Seibert v. Minneapolis & St. Louis Ry. Co.

58 Minn. 72 | Minn. | 1894

Canty, J.

At the close of the trial of this action in the court below, printed findings of fact were prepared, and submitted to the attorneys of the different parties, to examine, and propose amendments thereto. These proposed amendments were afterwards printed, and a time fixed for hearing all the parties as to the allow*74anee of the same, and the settlement of the findings of fact to be afterwards signed and filed. Upon that hearing the following printed finding was allowed:

“Upon the pleadings, as between the plaintiff and defendant the Minneapolis & St. Louis Railway Company, I find the allegations of the complaint with respect to default made by the mortgagor, the Minneapolis & St. Louis Railway Company, in the conditions of the said improvement and equipment mortgage, to be true, as therein stated.”

It appears that the findings of fact were then allowed, and after-wards the same arrangement was made as to preparing, printing, and allowing the conclusions of law; and on April 22, 24, 1893, during the. argument on the hearing for the allowance of the conclusions of law, the plaintiff proposed a further finding of fact, substantially as hereinafter stated. This was objected to by other parties, and after argument the court took it under advisement.

The findings of fact and conclusions of law, duly signed, were filed by the court thereafter, on May 6, 1893; and immediately following the printed finding, above quoted, the findings of fact contain, in the handwriting of the trial judge, the said proposed amendment, as follows:

“The alleged default in not using income properly applicable thereto for the payment of interest on the improvement and equipment bonds is also shown by the evidence.”

The attorney of the defendant mortgagor did not examine these findings after they were filed, but another attorney afterwards represented said mortgagor at a hearing had before the court on May 28, 29, 1893, to settle the form of the judgment. Judgment was afterwards entered, on June 29, 1893; and thereafter, on October 5, 3.893, said defendant mortgagor appealed from that judgment to this court, but none of the parties to the suit ever made any effort to settle a case or bill of exceptions until the time hereinafter stated.

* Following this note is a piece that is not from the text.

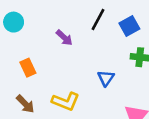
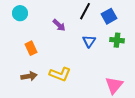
blue triangle: (106, 78) -> (89, 41), moved
brown arrow: (25, 104) -> (29, 76), turned -56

During the first part of October, 1893, the attorney of the defendant mortgagor was informed that this last-quoted finding of fact was in the record. Claiming to be misled and prejudiced by this finding, on November 10th, it made, on the record and on affidavits, a motion for leave to propose and settle a case, which motion was heard on December 2, 1893, and denied, and defendant appealed.

*75This defendant also made a motion on the same grounds to vacate and set aside the judgment. This motion was heard on January 6,1894, and denied, and from this order also defendant appealed.

This defendant also made a motion in this court to strike from the record said last-quoted finding of fact. We will dispose of this motion and these two appeals in this opinion.

Counsel for the appellant mortgagor takes the position that said last-named finding is no part of the record, but simply “an unauthorized alteration of the record.” We do not agree with him. These findings of fact and conclusions of law were no part of the record until after being signed. They were filed on May 6th. All the proceedings of settling and allowing them were informal arrangements for the convenience of the court and counsel. A party might be so misled, even by such informal proceedings, that relief ought to be granted him, but this is not such a case.

Furthermore, as will be seen by a reference to the opinion in the appeal from the judgment herein, we are of the opinion that this disputed finding of fact added nothing to plaintiff’s case, and gave him no right to which he is not entitled under the finding of fact first above quoted.

We are of the opinion that the court below did not abuse its discretion in denying these motions. Whether it would have abused its discretion if it had granted them, it is not necessary to consider.

The motion made in this court should be denied, and tbe orders appealed from should be affirmed. So ordered.

Book, J., absent, sick, took no part.